To use more green technologies, Ohio State University is constructing three geothermal wellfields that will provide heating and cooling for five, large undergraduate dormitories. The plan entails drilling 481 wells to a depth of 550 feet on 20-foot centers. One 550-foot test was drilled at each geothermal field using a direct rotary drill rig and advancing steel casing to the bottom of the well. Construction drilling began in early 2011 using multiple air-rotary rigs and advancing steel casing only through the glacial sediments to the top of bedrock, a depth of about 80 feet. The remainder of the well is open borehole through about 20 feet of shale, followed by several hundred feet of limestones and dolostones. No problems were encountered completing the first well. Drilling the second well, however, caused groundwater to rise more than 30 feet in the air in the first well. By the time the eighth well was being drilled, seven wells were spouting groundwater.

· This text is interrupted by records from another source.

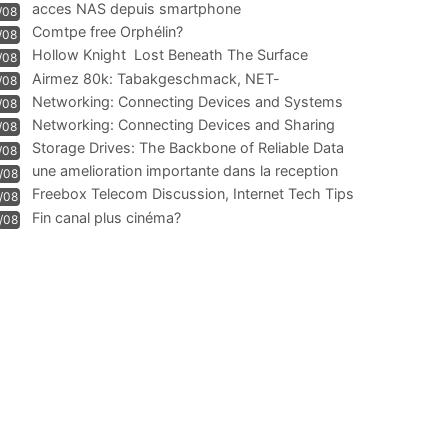
acces NAS depuis smartphone
/08
Comtpe free Orphélin?
/08
Hollow Knight  Lost Beneath The Surface
/08
Airmez 80k: Tabakgeschmack, NET-
/08
Technologie und Leistung im
Networking: Connecting Devices and Systems
/08
Networking: Connecting Devices and Sharing
/08
Information
Storage Drives: The Backbone of Reliable Data
/08
Management
une amelioration importante dans la reception
/08
WIFI
Freebox Telecom Discussion, Internet Tech Tips
/08
Communi
Fin canal plus cinéma?
/08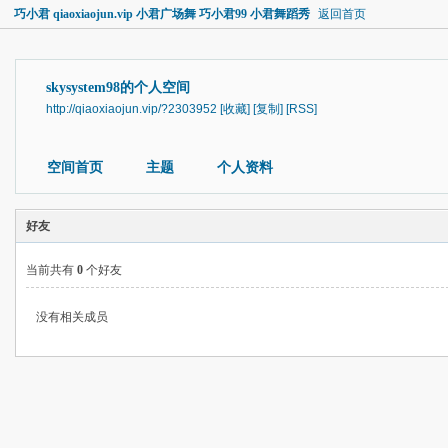
巧小君 qiaoxiaojun.vip 小君广场舞 巧小君99 小君舞蹈秀
返回首页
skysystem98的个人空间
http://qiaoxiaojun.vip/?2303952
[收藏]
[复制]
[RSS]
空间首页
主题
个人资料
好友
当前共有
0
个好友
没有相关成员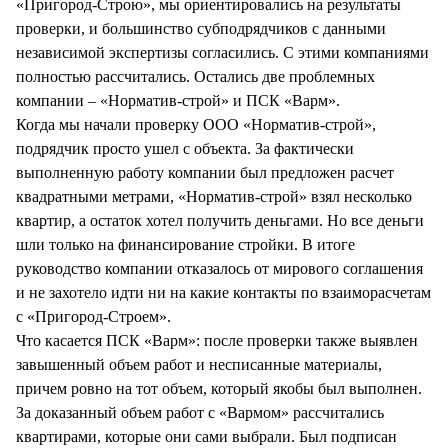
«Пригород-Строю», мы ориентировались на результаты
проверки, и большинство субподрядчиков с данными
независимой экспертизы согласились. С этими компаниями
полностью рассчитались. Остались две проблемных
компании – «Норматив-строй» и ПСК «Варм».
Когда мы начали проверку ООО «Норматив-строй»,
подрядчик просто ушел с объекта. За фактически
выполненную работу компании был предложен расчет
квадратными метрами, «Норматив-строй» взял несколько
квартир, а остаток хотел получить деньгами. Но все деньги
шли только на финансирование стройки. В итоге
руководство компании отказалось от мирового соглашения
и не захотело идти ни на какие контакты по взаиморасчетам
с «Пригород-Строем».
Что касается ПСК «Варм»: после проверки также выявлен
завышенный объем работ и несписанные материалы,
причем ровно на тот объем, который якобы был выполнен.
За доказанный объем работ с «Вармом» рассчитались
квартирами, которые они сами выбрали. Был подписан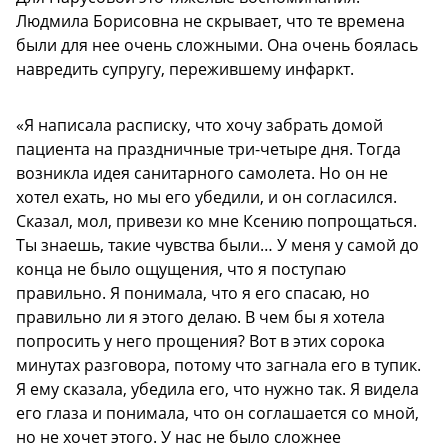
Людмила Борисовна не скрывает, что те времена
были для нее очень сложными. Она очень боялась
навредить супругу, пережившему инфаркт.
«Я написала расписку, что хочу забрать домой
пациента на праздничные три-четыре дня. Тогда
возникла идея санитарного самолета. Но он не
хотел ехать, но мы его убедили, и он согласился.
Сказал, мол, привези ко мне Ксению попрощаться.
Ты знаешь, такие чувства были… У меня у самой до
конца не было ощущения, что я поступаю
правильно. Я понимала, что я его спасаю, но
правильно ли я этого делаю. В чем бы я хотела
попросить у него прощения? Вот в этих сорока
минутах разговора, потому что загнала его в тупик.
Я ему сказала, убедила его, что нужно так. Я видела
его глаза и понимала, что он соглашается со мной,
но не хочет этого. У нас не было сложнее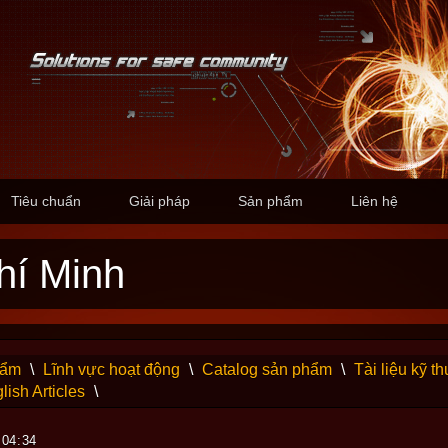
Tiêu chuẩn
Giải pháp
Sản phẩm
Liên hệ
hí Minh
hẩm
\
Lĩnh vực hoạt động
\
Catalog sản phẩm
\
Tài liệu kỹ th
lish Articles
\
 04:34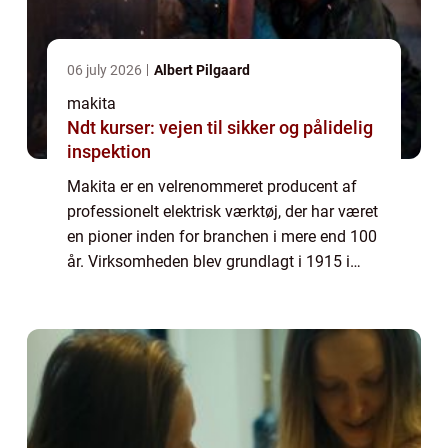
06 july 2026
Albert Pilgaard
makita
Ndt kurser: vejen til sikker og pålidelig
inspektion
Makita er en velrenommeret producent af
professionelt elektrisk værktøj, der har været
en pioner inden for branchen i mere end 100
år. Virksomheden blev grundlagt i 1915 i
Japan og har siden da vundet tillid og
anerkendelse f...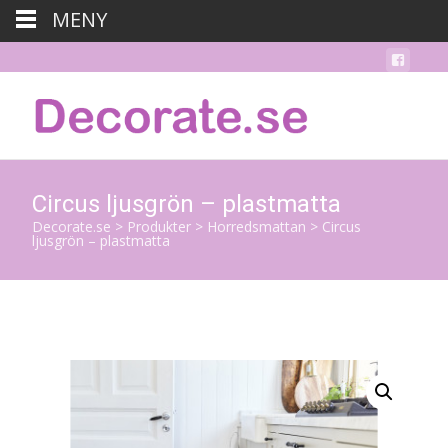
MENY
Circus ljusgrön – plastmatta
Decorate.se
>
Produkter
>
Horredsmattan
>
Circus
ljusgrön – plastmatta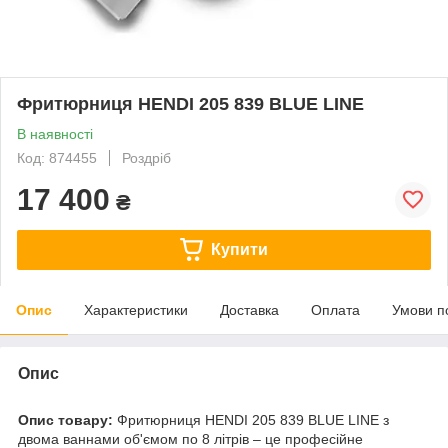
Фритюрниця HENDI 205 839 BLUE LINE
В наявності
Код: 874455
Роздріб
17 400
₴
Купити
Опис
Характеристики
Доставка
Оплата
Умови п
Опис
Опис товару:
Фритюрниця HENDI 205 839 BLUE LINE з
двома ваннами об'ємом по 8 літрів – це професійне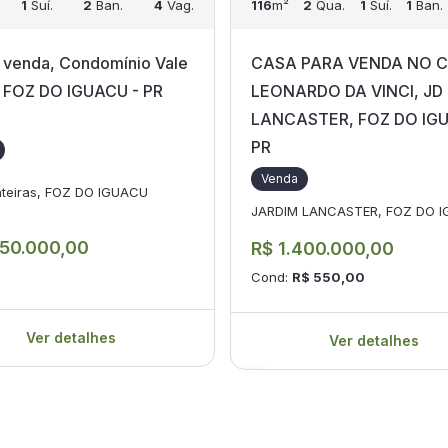
1
Suí.
2
Ban.
4
Vag.
116
m²
2
Qua.
1
Suí.
1
Ban.
 venda, Condomínio Vale
CASA PARA VENDA NO C
 FOZ DO IGUACU - PR
LEONARDO DA VINCI, JD
LANCASTER, FOZ DO IGU
PR
Venda
onteiras, FOZ DO IGUACU
JARDIM LANCASTER, FOZ DO 
750.000,00
R$ 1.400.000,00
Cond:
R$ 550,00
Ver detalhes
Ver detalhes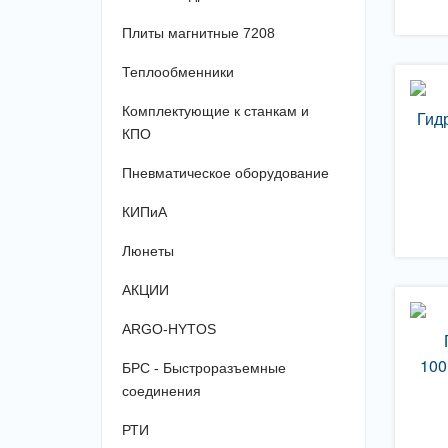
Плиты магнитные 7208
Теплообменники
Комплектующие к станкам и
Гид
КПО
Пневматическое оборудование
КИПиА
Люнеты
АКЦИИ
ARGO-HYTOS
100
БРС - Быстроразъемные
соединения
РТИ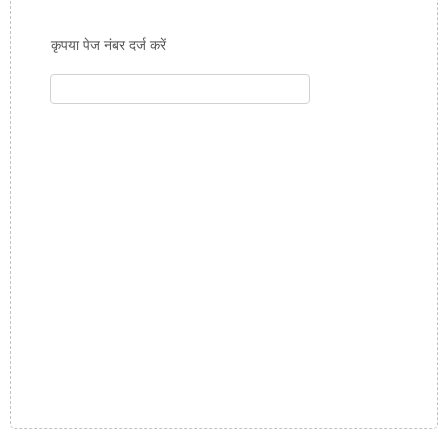
कृपया पेज नंबर दर्ज करें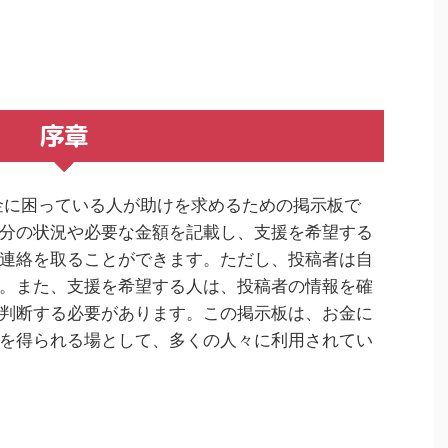
序章
金に困っている人が助けを求めるための掲示板で
分の状況や必要な金額を記載し、支援を希望する
連絡を取ることができます。ただし、投稿者は自
。また、支援を希望する人は、投稿者の情報を確
判断する必要があります。この掲示板は、お金に
を得られる場として、多くの人々に利用されてい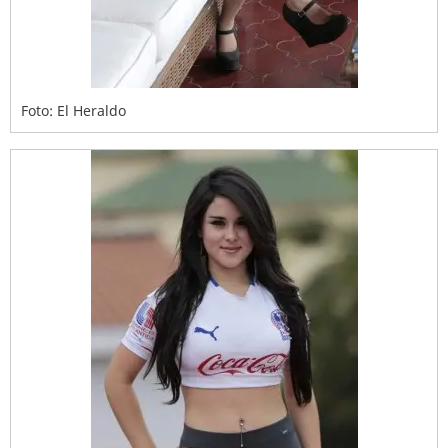
Foto: El Heraldo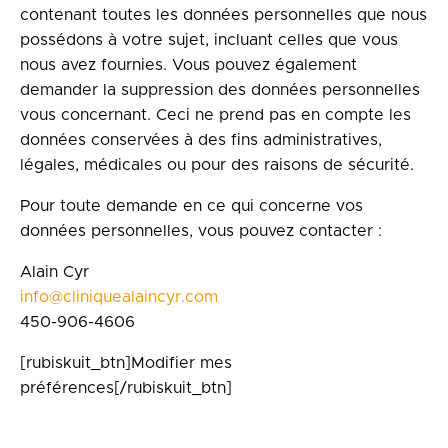
contenant toutes les données personnelles que nous
possédons à votre sujet, incluant celles que vous
nous avez fournies. Vous pouvez également
demander la suppression des données personnelles
vous concernant. Ceci ne prend pas en compte les
données conservées à des fins administratives,
légales, médicales ou pour des raisons de sécurité.
Pour toute demande en ce qui concerne vos
données personnelles, vous pouvez contacter :
Alain Cyr
info@cliniquealaincyr.com
450-906-4606
[rubiskuit_btn]Modifier mes
préférences[/rubiskuit_btn]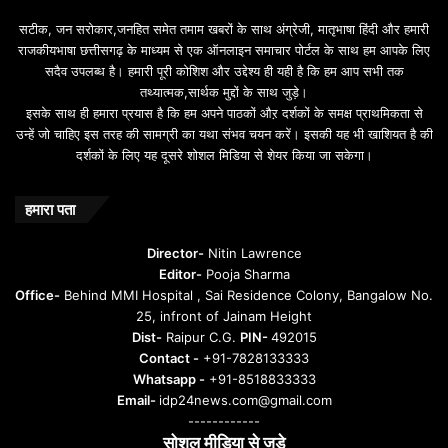
b
सटीक, जन सरोकार,जनहित समेत तमाम खबरों के साथ अंग्रेजी, मातृभाषा हिंदी और हमारी
e
राजकीयभाषा छत्तीसगढ़ के माध्यम से एक ऑनलाइन समाचार पोर्टल के साथ हम आपके लिए
d
सदैव उपलब्ध है। हमारी पूरी कोशिश और उद्देश्य ही यही है कि हम आप सभी तक
a
तथ्यात्मक,सार्थक मुद्दों के साथ जुड़े।
v
इसके साथ ही हमारा प्रयास है कि हम अपने पाठकों औऱ दर्शकों के समक्ष प्राथमिकता से
a
उन्हें जो चाहिए इस तरह की सामग्री का यथा संभव चयन करें। इसकी यह भी खाशियत है की
o
दर्शकों के लिए यह दूसरे शोशल मिडिया से शेयर किया जा सकेगा।
y
u
n
हमारा पता
t
u
Director-
Nitin Lawrence
r
Editor-
Pooja Sharma
u
Office-
Behind MMI Hospital , Sai Residence Colony, Bangalow No.
25, infront of Jainam Height
Dist-
Raipur C.G.
PIN-
492015
Contact -
+91-7828133333
Whatsapp -
+91-8518833333
Email-
idp24news.com@gmail.com
------------
सोशल मीडिया से जुड़े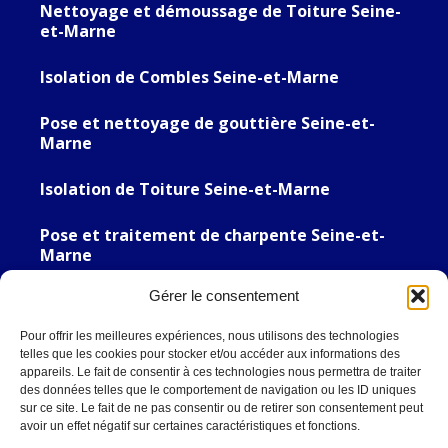
Nettoyage et démoussage de Toiture Seine-
et-Marne
Isolation de Combles Seine-et-Marne
Pose et nettoyage de gouttière Seine-et-
Marne
Isolation de Toiture Seine-et-Marne
Pose et traitement de charpente Seine-et-
Marne
Gérer le consentement
Couvreur Zingueur Seine-et-Marne
Pour offrir les meilleures expériences, nous utilisons des technologies
Couvreur Zingueur Seine-et-Marne
telles que les cookies pour stocker et/ou accéder aux informations des
appareils. Le fait de consentir à ces technologies nous permettra de traiter
des données telles que le comportement de navigation ou les ID uniques
Nous Trouver
sur ce site. Le fait de ne pas consentir ou de retirer son consentement peut
avoir un effet négatif sur certaines caractéristiques et fonctions.
Artisan Estevez | Couvreur 77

One of the pressurized wells was more than 300 feet from the drilled well. Unknown to the drillers or the project engineers were the two paleokarst zones underlying campus. Both zones occur below major disconformities. The shallower zone contains several commercial caves. The deeper (Newburg) zone is locally known for its enhanced permeability and high yielding wells. Borehole videos from older water supply wells on campus and in the area show voids 1 to 8 feet deep along bedding planes in the deeper zone and solution enhanced vertical fractures extending tens of feet up and down the borehole. Mapping karst features in a series of limestone quarries oriented up dip (northwest) toward the crest of the Findlay Arch reveals karst features below both disconformities. The features include speleothems, anastomosing channels, layered sediments in voids, vertical shafts, caves, and breccias. It is these karst features that enable the pressurized air from the drilled well to lift the groundwater in nearby wells. After three months of drilling using air-rotary rigs, the project was halted, in part because of fines to be assessed for sediment pollution of the Olentangy River. The project is proceeding with a field-tested technique using direct rotary drilling, steel casing to the top of rock, and backfilling with gravel after the geothermal loop is placed in the borehole.